"HEWITT PRODUCED THE STICK."

"Not a bit of it. See here. Mirsky gets hold of Ritter, and they agree to get your drawings and photograph them. Ritter is to let his confederate have the drawings, and Mirsky is to bring them back as soon as possible, so that they shan't be missed for a moment. Ritter habitually carries this Malacca cane, and the cunning of Mirsky at once suggests that this tube should be made in outward facsimile. This morning, Mirsky keeps the actual stick and Ritter comes to the office with the tube. He seizes the first opportunity—probably when you were in this private room, and Worsfold was talking to you from the corridor—to get at the tracings, roll them up tightly, and put them in the tube, putting the tube back into the umbrella stand. At half-past twelve, or whenever it was, Mirsky turns up for the first time with the actual stick and exchanges them, just as he afterwards did when he brought the drawings back."

"Yes, but Mirsky came half an hour after they were—oh, yes, I see. What a fool I was! I was forgetting. Of course, when I first missed the tracings they were in this walking-stick, safe enough, and I was tearing my hair out within arm's reach of them!"

"Precisely. And Mirsky took them away before your very eyes. I expect Ritter was in a rare funk when he found that the drawings were missed. He calculated, no doubt, on your not wanting them for the hour or two they would be out of the office."

"How lucky that it struck me to jot a pencil-note on one of them! I might easily have made my note somewhere else, and then I should never have known that they had been away."

"Yes, they didn't give you any too much time to miss them. Well, I think the rest's pretty clear. I brought the tracings in here, screwed up the sham stick and put it back. You identified the tracings and found none missing, and then my course was pretty clear, though it looked difficult. I knew you would be very naturally indignant with Ritter, so, as I wanted to manage him myself, I told you nothing of what he had actually done, for fear that, in your agitated state, you might burst out with something that would spoil my game. To Ritter I pretended to know nothing of the return of the drawings or how they had been stolen—the only things I did know with certainty. But I did pretend to know all about Mirsky—or Hunter—when, as a matter of fact, I knew nothing at all, except that he probably went under more than one name. That put Ritter into my hands completely. When he found the game was up he began with a lying confession. Believing that the tracings were still in the stick and that we knew nothing of their return, he said that they had not been away, and that he would fetch them—as I had expected he would. I let him go for them alone, and when he returned, utterly broken up by the discovery that they were not there, I had him altogether at my mercy. You see, if he had known that the drawings were all the time behind your book-case, he might have brazened it out, sworn that the drawings had been there all the time, and we could have done nothing with him. We couldn't have sufficiently frightened him by a threat of prosecution for theft, because there the things were, in your possession, to his knowledge.

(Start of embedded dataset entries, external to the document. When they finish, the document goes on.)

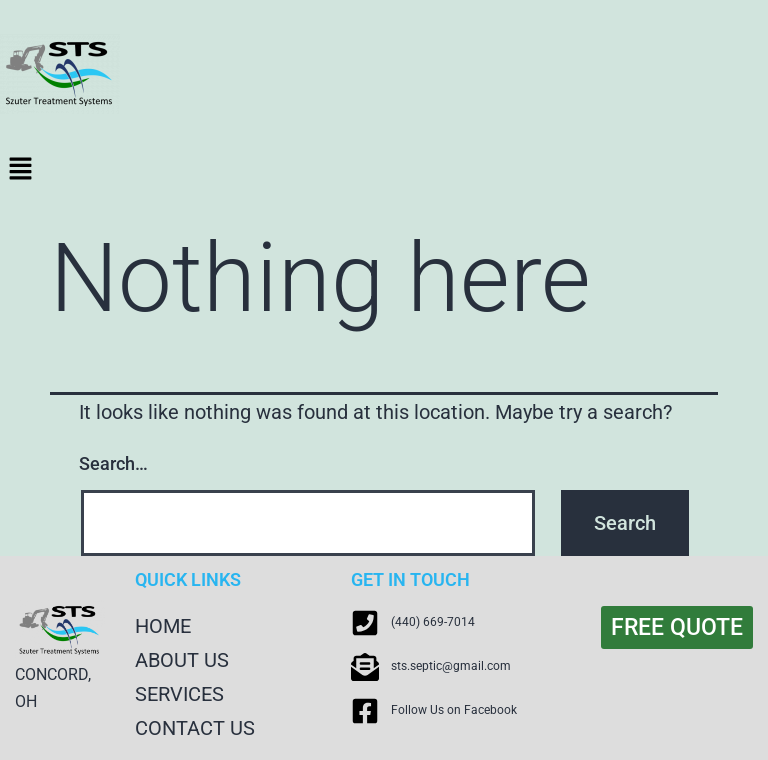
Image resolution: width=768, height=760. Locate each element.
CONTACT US (195, 728)
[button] (384, 170)
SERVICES (179, 694)
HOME (163, 626)
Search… (113, 463)
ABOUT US (182, 660)
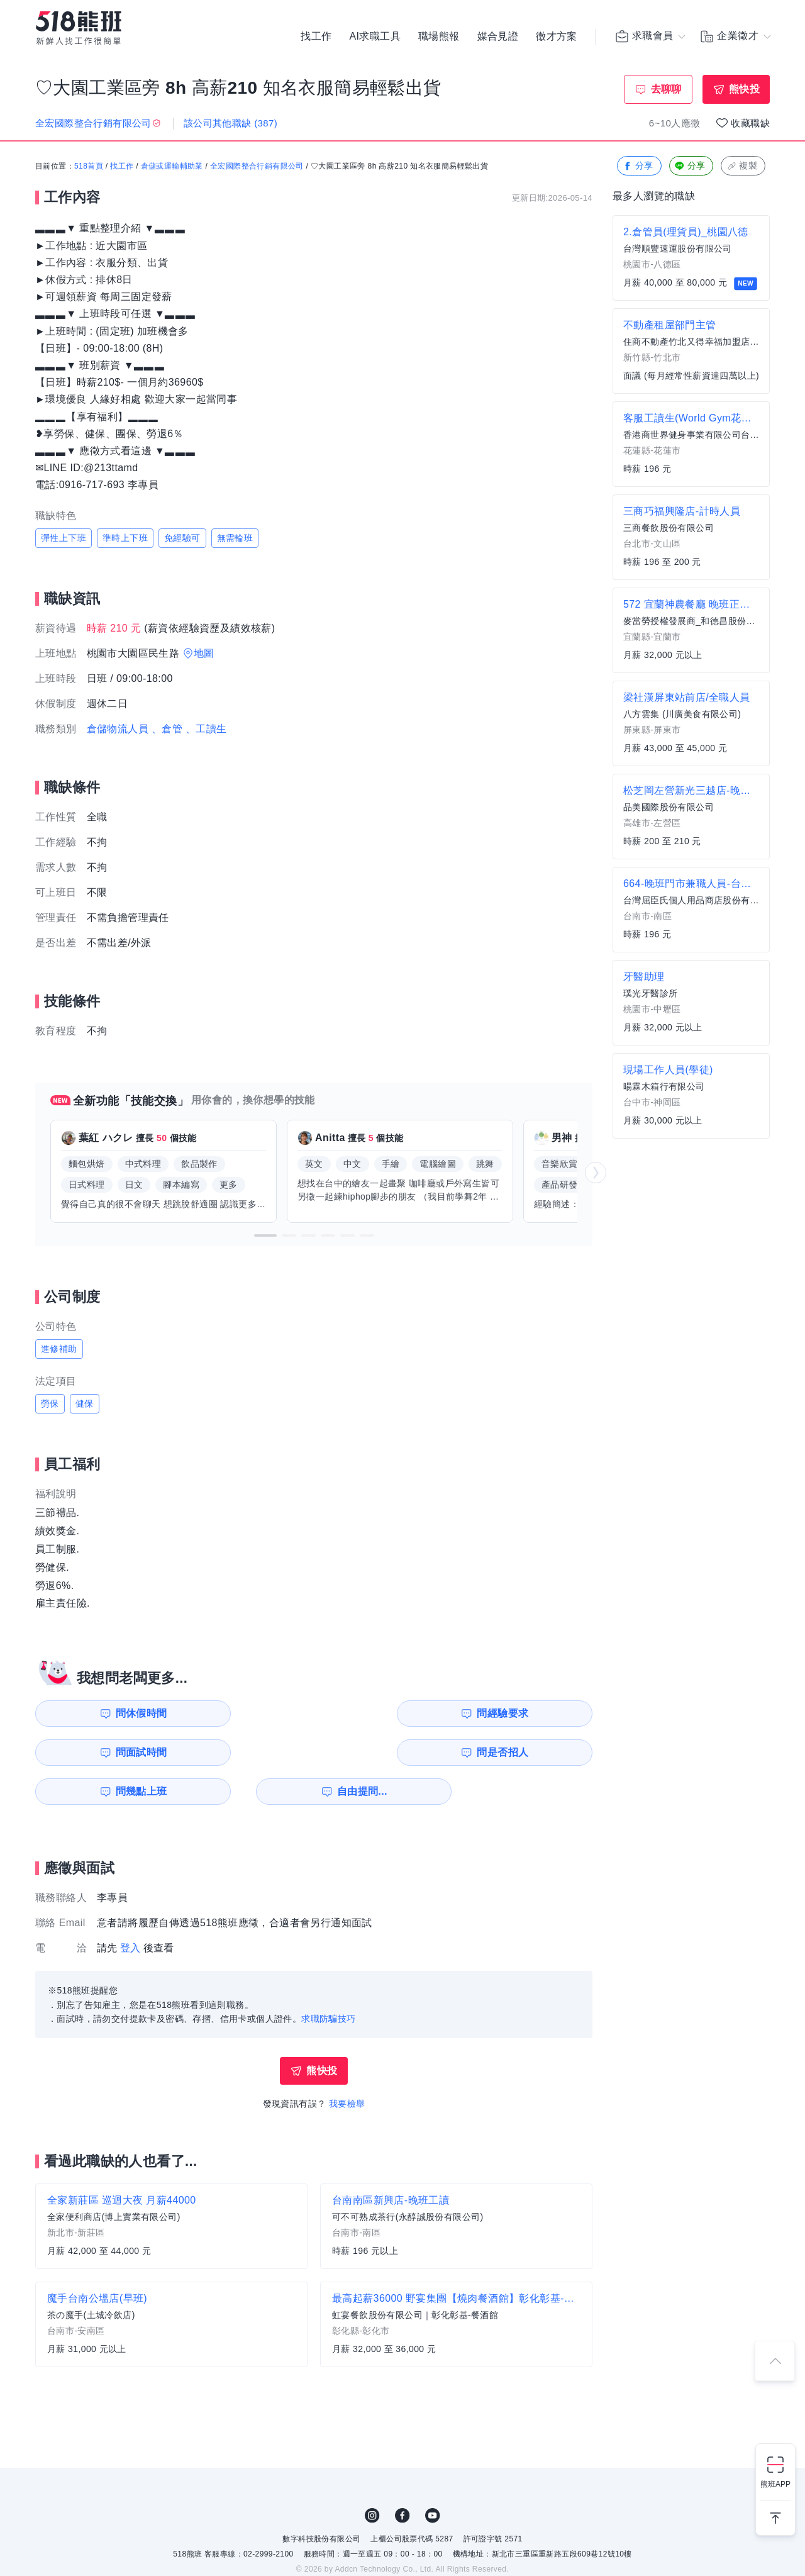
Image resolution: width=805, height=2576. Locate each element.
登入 (130, 1909)
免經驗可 (182, 538)
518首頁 (88, 166)
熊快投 (744, 89)
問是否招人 (536, 1713)
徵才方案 (556, 38)
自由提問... (252, 1752)
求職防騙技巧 (328, 1980)
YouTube (432, 2476)
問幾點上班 (107, 1752)
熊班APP (775, 2484)
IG (372, 2476)
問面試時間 (393, 1713)
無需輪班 (235, 538)
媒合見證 (498, 38)
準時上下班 (125, 538)
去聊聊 (666, 89)
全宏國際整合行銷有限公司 (257, 166)
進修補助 (59, 1349)
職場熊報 (439, 38)
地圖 (204, 654)
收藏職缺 (750, 123)
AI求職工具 (375, 38)
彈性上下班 (63, 538)
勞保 (50, 1404)
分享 (638, 166)
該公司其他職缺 (230, 123)
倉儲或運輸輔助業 (172, 166)
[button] (265, 1236)
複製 (741, 166)
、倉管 (167, 729)
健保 (84, 1404)
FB (402, 2476)
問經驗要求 (250, 1713)
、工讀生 (206, 729)
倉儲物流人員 (117, 729)
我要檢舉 (347, 2065)
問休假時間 (107, 1713)
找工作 (316, 38)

"As it was, he answered the helm capitally: gave us Mirsky's address on the envelope, and wrote the letter that was to have got him out of the way while I committed burglary, if that disgraceful expedient had not been rendered unnecessary. On the whole, the case has gone very well."

"It has gone marvellously well, thanks to yourself. But what shall I do with Ritter?"

"Here's his stick—knock him downstairs with it, if you like. I should keep the tube, if I were you, as a memento. I don't suppose the respectable Mirsky will ever call to ask for it. But I should certainly kick Ritter out of doors—or out of window, if you like—without delay."